((
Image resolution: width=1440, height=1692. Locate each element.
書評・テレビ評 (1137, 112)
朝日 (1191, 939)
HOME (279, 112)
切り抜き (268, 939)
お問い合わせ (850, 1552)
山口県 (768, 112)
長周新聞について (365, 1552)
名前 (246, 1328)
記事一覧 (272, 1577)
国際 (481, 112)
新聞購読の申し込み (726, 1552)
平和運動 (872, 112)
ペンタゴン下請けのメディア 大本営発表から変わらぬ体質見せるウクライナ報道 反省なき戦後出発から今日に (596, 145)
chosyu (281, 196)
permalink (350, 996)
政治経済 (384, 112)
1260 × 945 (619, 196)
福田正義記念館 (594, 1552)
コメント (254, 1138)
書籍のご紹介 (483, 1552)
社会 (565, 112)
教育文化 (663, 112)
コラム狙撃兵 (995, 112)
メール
))
*Task instructions*:
Please output exactly the lines from the one containing "お問い合わせ (850, 1552)" through the end of the records, both included.

*Solved problem*:
お問い合わせ (850, 1552)
山口県 (768, 112)
長周新聞について (365, 1552)
名前 (246, 1328)
記事一覧 (272, 1577)
国際 (481, 112)
新聞購読の申し込み (726, 1552)
平和運動 (872, 112)
ペンタゴン下請けのメディア 大本営発表から変わらぬ体質見せるウクライナ報道 反省なき戦後出発から今日に (596, 145)
chosyu (281, 196)
permalink (350, 996)
政治経済 (384, 112)
1260 × 945 (619, 196)
福田正義記念館 (594, 1552)
コメント (254, 1138)
書籍のご紹介 (483, 1552)
社会 (565, 112)
教育文化 (663, 112)
コラム狙撃兵 (995, 112)
メール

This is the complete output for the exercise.